> _TO DO_:
Give back the lines below verbatim, omitting all pictures.

> _RECORDS FOR THIS EXERCISE_:
======

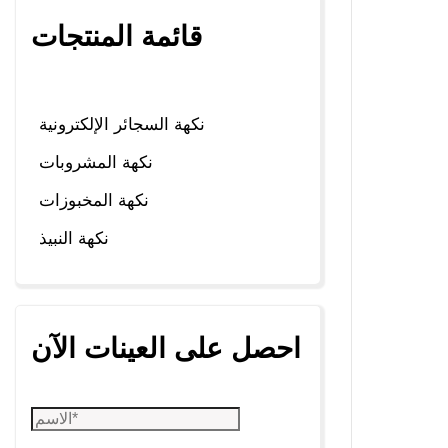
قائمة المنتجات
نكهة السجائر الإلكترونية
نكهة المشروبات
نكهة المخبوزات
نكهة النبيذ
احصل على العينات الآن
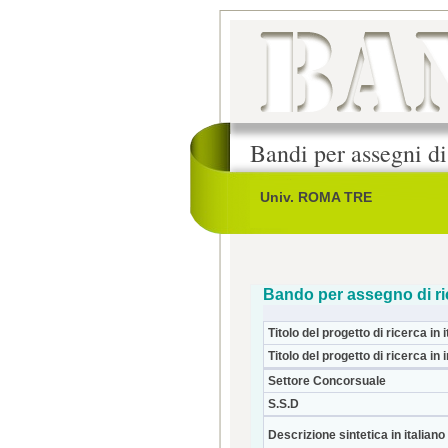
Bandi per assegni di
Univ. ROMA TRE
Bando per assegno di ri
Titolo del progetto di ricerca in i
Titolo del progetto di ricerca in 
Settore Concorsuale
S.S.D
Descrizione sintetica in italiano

======

> _FINAL ANSWER_:
قائمة المنتجات
نكهة السجائر الإلكترونية
نكهة المشروبات
نكهة المخبوزات
نكهة النبيذ
احصل على العينات الآن
Bandi per assegni di
Univ. ROMA TRE
Bando per assegno di ri
Titolo del progetto di ricerca in i
Titolo del progetto di ricerca in 
Settore Concorsuale
S.S.D
Descrizione sintetica in italiano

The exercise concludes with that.